GIVEN ENTRIES:
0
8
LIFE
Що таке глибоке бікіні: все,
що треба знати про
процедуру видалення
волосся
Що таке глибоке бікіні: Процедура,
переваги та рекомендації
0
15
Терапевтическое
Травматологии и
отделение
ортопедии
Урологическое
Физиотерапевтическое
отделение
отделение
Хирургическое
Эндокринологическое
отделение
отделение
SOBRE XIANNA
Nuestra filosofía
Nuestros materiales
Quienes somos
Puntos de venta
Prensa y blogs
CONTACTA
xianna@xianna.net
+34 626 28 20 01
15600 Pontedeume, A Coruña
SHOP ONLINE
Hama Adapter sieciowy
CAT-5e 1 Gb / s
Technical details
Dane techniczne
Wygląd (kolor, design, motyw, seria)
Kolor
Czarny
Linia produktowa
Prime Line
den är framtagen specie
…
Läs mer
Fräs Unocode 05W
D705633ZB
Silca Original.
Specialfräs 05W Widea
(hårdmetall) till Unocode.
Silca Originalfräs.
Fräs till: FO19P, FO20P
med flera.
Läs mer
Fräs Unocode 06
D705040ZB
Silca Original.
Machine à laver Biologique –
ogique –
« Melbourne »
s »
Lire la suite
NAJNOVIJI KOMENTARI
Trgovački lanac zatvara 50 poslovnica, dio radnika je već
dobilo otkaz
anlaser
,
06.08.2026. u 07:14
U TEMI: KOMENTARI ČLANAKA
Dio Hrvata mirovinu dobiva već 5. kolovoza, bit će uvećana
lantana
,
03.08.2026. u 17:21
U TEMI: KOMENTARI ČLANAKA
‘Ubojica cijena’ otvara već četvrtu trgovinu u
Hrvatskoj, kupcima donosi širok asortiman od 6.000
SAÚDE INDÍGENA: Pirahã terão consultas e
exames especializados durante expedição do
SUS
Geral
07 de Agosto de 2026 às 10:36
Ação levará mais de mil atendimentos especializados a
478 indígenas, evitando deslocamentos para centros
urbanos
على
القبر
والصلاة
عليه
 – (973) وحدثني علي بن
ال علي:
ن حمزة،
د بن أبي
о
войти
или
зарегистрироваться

YOUR ASSIGNMENT: Only an exact copy of the lines from the beginning of the listing through the line with "NAJNOVIJI KOMENTARI", both included, belongs in the answer.

EXPECTED OUTPUT:
0
8
LIFE
Що таке глибоке бікіні: все,
що треба знати про
процедуру видалення
волосся
Що таке глибоке бікіні: Процедура,
переваги та рекомендації
0
15
Терапевтическое
Травматологии и
отделение
ортопедии
Урологическое
Физиотерапевтическое
отделение
отделение
Хирургическое
Эндокринологическое
отделение
отделение
SOBRE XIANNA
Nuestra filosofía
Nuestros materiales
Quienes somos
Puntos de venta
Prensa y blogs
CONTACTA
xianna@xianna.net
+34 626 28 20 01
15600 Pontedeume, A Coruña
SHOP ONLINE
Hama Adapter sieciowy
CAT-5e 1 Gb / s
Technical details
Dane techniczne
Wygląd (kolor, design, motyw, seria)
Kolor
Czarny
Linia produktowa
Prime Line
den är framtagen specie
…
Läs mer
Fräs Unocode 05W
D705633ZB
Silca Original.
Specialfräs 05W Widea
(hårdmetall) till Unocode.
Silca Originalfräs.
Fräs till: FO19P, FO20P
med flera.
Läs mer
Fräs Unocode 06
D705040ZB
Silca Original.
Machine à laver Biologique –
ogique –
« Melbourne »
s »
Lire la suite
NAJNOVIJI KOMENTARI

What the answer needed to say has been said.